Ras le bol des positions de principe, il faut trouver un toit aux gens ! Jean-Louis Borloo s’est attaqué aux problèmes avec détermination. Bravo ! continuons !
Il faut poursuivre dans le sens de la rénovation urbaine et de l’accessibilité à la propriété en intervenant sur les taux d’intérêt des prêts immobiliers. Contraindre, ou passer par-dessus ceux – de droite comme de gauche - qui n’appliquent pas la loi SRU. Respect de l’environnement, des règles urbanistiques, risque politique pour le maire qui implante du logement social dans sa commune, complexité des financements, ces considérations doivent céder et l’Etat doit donner les moyens aux acteurs locaux, aux acteurs du logement social, d'offrir enfin un toit aux gens. Finissons-en en France avec un schéma bien connu : l’Etat affiche les nobles ambitions, assène ses vérités, parfois de gauche, parfois de droite, les associations affrontent la misère et la honte reste dans les rues, sous les ponts, presque invisible. Sortir les gens de la misère absolue, ce devrait être le premier combat de tout homme politique français.
Il n’est plus acceptable aujourd'hui en France de traiter du pouvoir d’achat, du logement, de fiscalité, et ne pas régler la question de la survie et de la dignité !
Droit opposable ? soit ! Mais le droit seul ne construira aucun logement.

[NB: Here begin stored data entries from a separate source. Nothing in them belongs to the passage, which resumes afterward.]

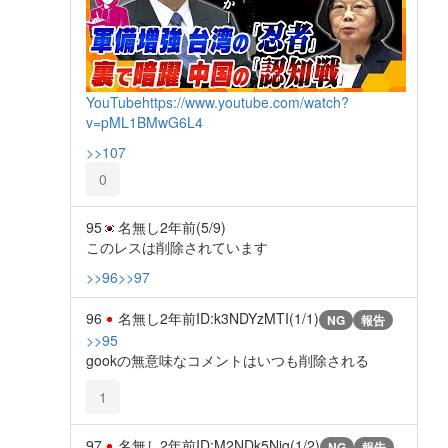
YouTube
https://www.youtube.com/watch?
v=pML1BMwG6L4
>>107
0
95
名無し
2年前
(5/9)
このレスは削除されています
>>96
>>97
96
名無し
2年前
ID:k3NDYzMTI(1/1)
NG
報告
>>95
gookの無意味なコメントはいつも削除される
1
97
名無し
2年前
ID:M2NDk5Njg(1/2)
NG
報告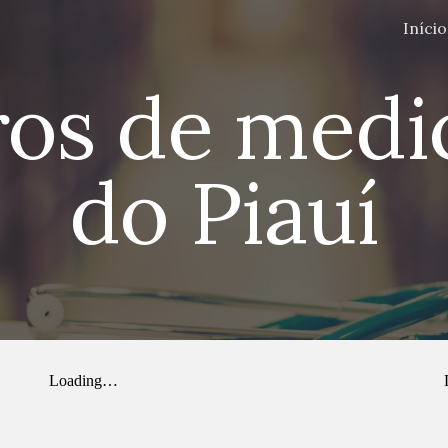
Início
ip to main content
Skip to navigat
ros de medi
do Piauí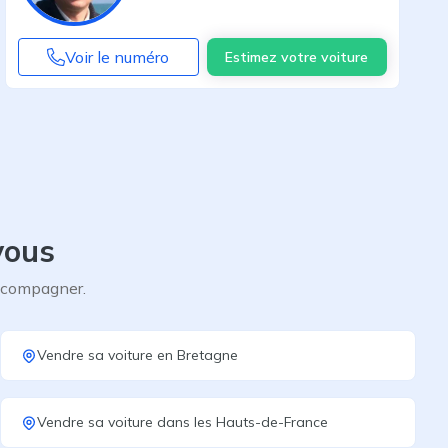
Voir le numéro
Estimez votre voiture
vous
accompagner.
Vendre sa voiture
en
Bretagne
Vendre sa voiture
dans les
Hauts-de-France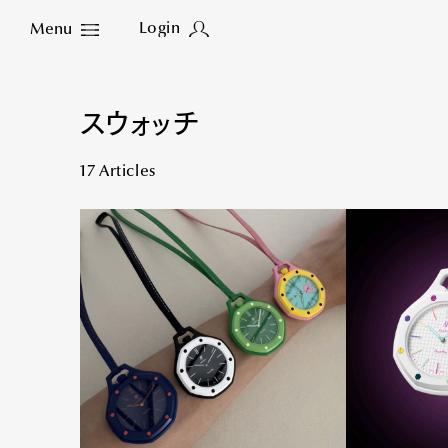
Login
Menu
Close
スウォッチ
17 Articles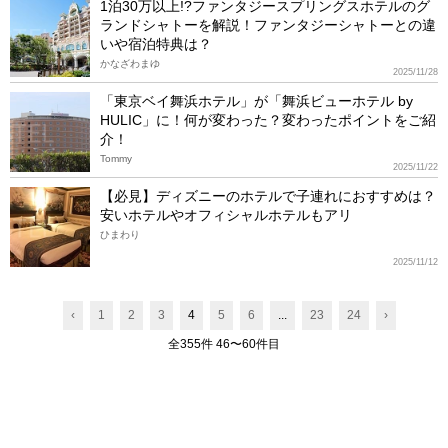
1泊30万以上!?ファンタジースプリングスホテルのグ
ランドシャトーを解説！ファンタジーシャトーとの違
いや宿泊特典は？
かなざわまゆ
2025/11/28
「東京ベイ舞浜ホテル」が「舞浜ビューホテル by
HULIC」に！何が変わった？変わったポイントをご紹
介！
Tommy
2025/11/22
【必見】ディズニーのホテルで子連れにおすすめは？
安いホテルやオフィシャルホテルもアリ
ひまわり
2025/11/12
‹
1
2
3
4
5
6
...
23
24
›
全355件 46〜60件目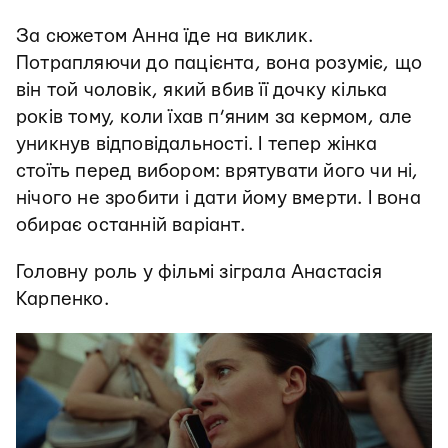
За сюжетом Анна їде на виклик.
Потрапляючи до пацієнта, вона розуміє, що
він той чоловік, який вбив її дочку кілька
років тому, коли їхав п’яним за кермом, але
уникнув відповідальності. І тепер жінка
стоїть перед вибором: врятувати його чи ні,
нічого не зробити і дати йому вмерти. І вона
обирає останній варіант.
Головну роль у фільмі зіграла Анастасія
Карпенко.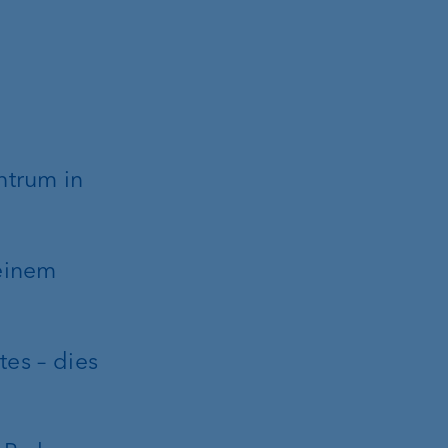
ntrum in
einem
tes – dies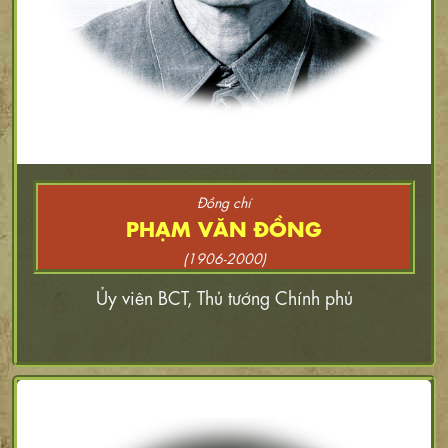
Đồng chí
PHẠM VĂN ĐỒNG
(1906-2000)
Ủy viên BCT, Thủ tướng Chính phủ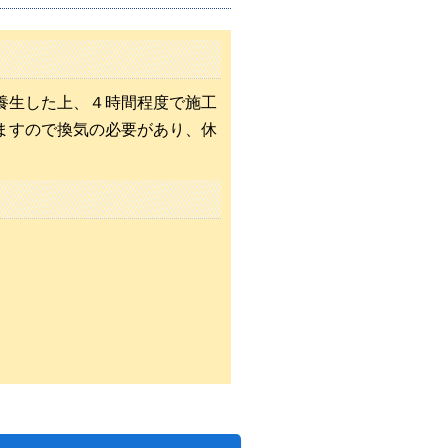
養生した上、４時間程度で施工
ますので換気の必要があり、休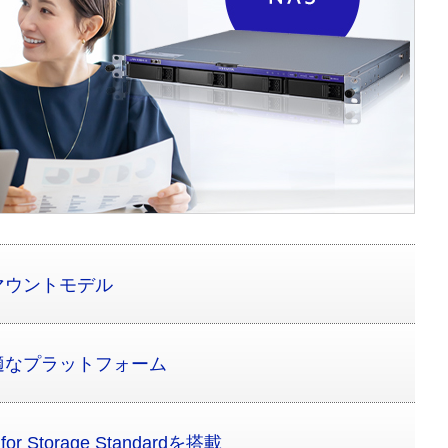
マウントモデル
適なプラットフォーム
2 for Storage Standardを搭載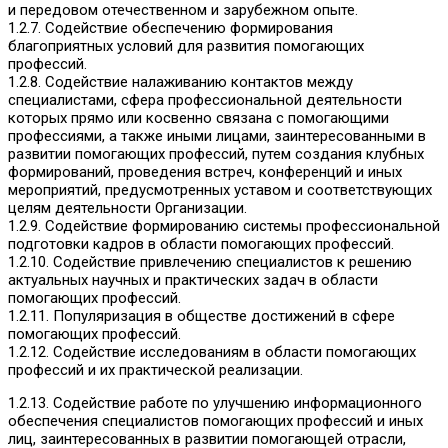
и передовом отечественном и зарубежном опыте.
1.2.7. Содействие обеспечению формирования
благоприятных условий для развития помогающих
профессий.
1.2.8. Содействие налаживанию контактов между
специалистами, сфера профессиональной деятельности
которых прямо или косвенно связана с помогающими
профессиями, а также иными лицами, заинтересованными в
развитии помогающих профессий, путем создания клубных
формирований, проведения встреч, конференций и иных
мероприятий, предусмотренных уставом и соответствующих
целям деятельности Организации.
1.2.9. Содействие формированию системы профессиональной
подготовки кадров в области помогающих профессий.
1.2.10. Содействие привлечению специалистов к решению
актуальных научных и практических задач в области
помогающих профессий.
1.2.11. Популяризация в обществе достижений в сфере
помогающих профессий.
1.2.12. Содействие исследованиям в области помогающих
профессий и их практической реализации.
1.2.13. Содействие работе по улучшению информационного
обеспечения специалистов помогающих профессий и иных
лиц, заинтересованных в развитии помогающей отрасли,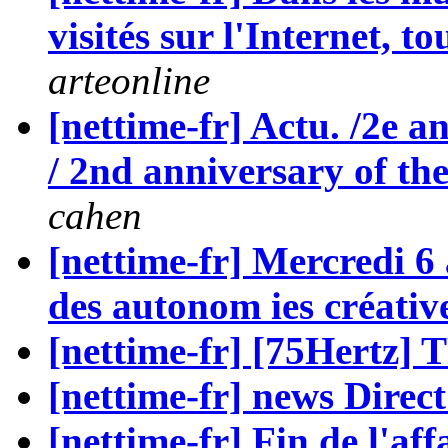
visités sur l'Internet, to
arteonline
[nettime-fr] Actu. /2e a
/ 2nd anniversary of the
cahen
[nettime-fr] Mercredi 6 
des autonom ies créativ
[nettime-fr] [75Hertz
[nettime-fr] news Direc
[nettime-fr] Fin de l'a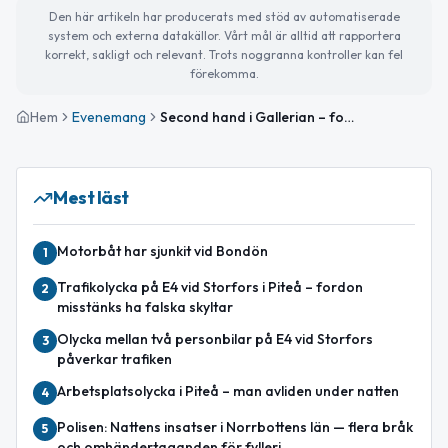
Den här artikeln har producerats med stöd av automatiserade
system och externa datakällor. Vårt mål är alltid att rapportera
korrekt, sakligt och relevant. Trots noggranna kontroller kan fel
förekomma.
Hem
Evenemang
Second hand i Gallerian – fokus på fest- och balklänningar
Mest läst
Motorbåt har sjunkit vid Bondön
1
Trafikolycka på E4 vid Storfors i Piteå – fordon
2
misstänks ha falska skyltar
Olycka mellan två personbilar på E4 vid Storfors
3
påverkar trafiken
Arbetsplatsolycka i Piteå – man avliden under natten
4
Polisen: Nattens insatser i Norrbottens län — flera bråk
5
och omhändertaganden för fylleri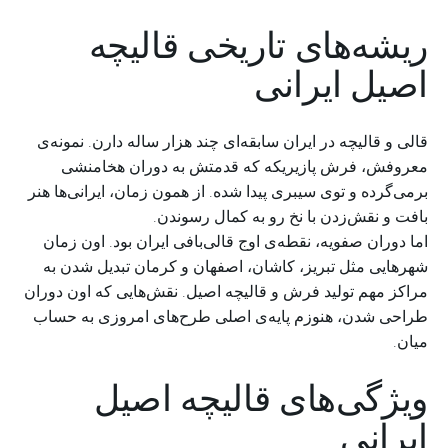
ریشه‌های تاریخی قالیچه
اصیل ایرانی
قالی و قالیچه در ایران سابقه‌ای چند هزار ساله دارن. نمونه‌ی
معروفش، فرش پازیریکه که قدمتش به دوران هخامنشی
برمی‌گرده و توی سیبری پیدا شده. از همون زمان، ایرانی‌ها هنر
بافت و نقش‌زدن با نخ رو به کمال رسوندن.
اما دوران صفویه، نقطه‌ی اوج قالی‌بافی ایران بود. اون زمان
شهرهایی مثل تبریز، کاشان، اصفهان و کرمان تبدیل شدن به
مراکز مهم تولید فرش و قالیچه اصیل. نقش‌هایی که اون دوران
طراحی شدن، هنوزم پایه‌ی اصلی طرح‌های امروزی به حساب
میان.
ویژگی‌های قالیچه اصیل
ایرانی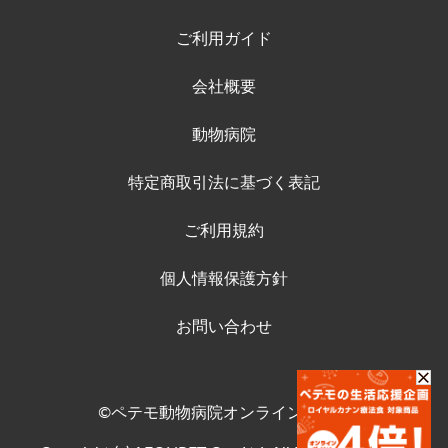
ご利用ガイド
会社概要
動物病院
特定商取引法に基づく表記
ご利用規約
個人情報保護方針
お問い合わせ
©ペテモ動物病院オンラインストア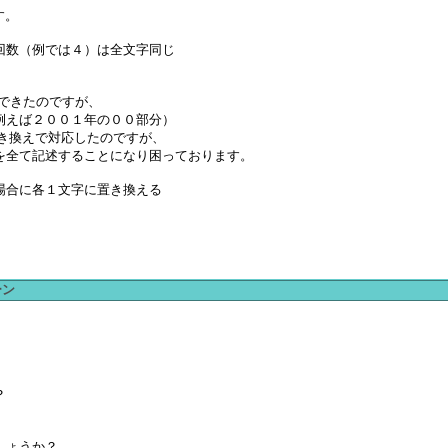
す。
回数（例では４）は全文字同じ
えはできたのですが、
例えば２００１年の００部分）
場合のみ置き換えで対応したのですが、
を全て記述することになり困っております。
場合に各１文字に置き換える
ーン
？
しょうか？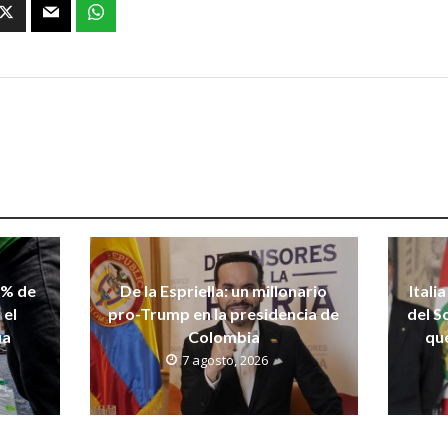
 % de
De la Espriella: un millonario
Itali
 el
pro-Trump en la presidencia de
del S
ua
Colombia
qu
7 agosto, 2026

Pour ouvrir le débat et mener une réflexion critique…
… quelques éléments piqués à Pascal-Eric Lalmy, conseiller municipal de Cergy et secrétaire national du PRG :

- on ne peut à la fois demander plus à l’Etat, et lui refuser les moyens d’agir en réclamant des baisses d’impôts. La réalisation du principe de solidarité suppose un effort de redistribution des richesses. Entre le droit au logement opposable et le bouclier fiscal, il faut choisir.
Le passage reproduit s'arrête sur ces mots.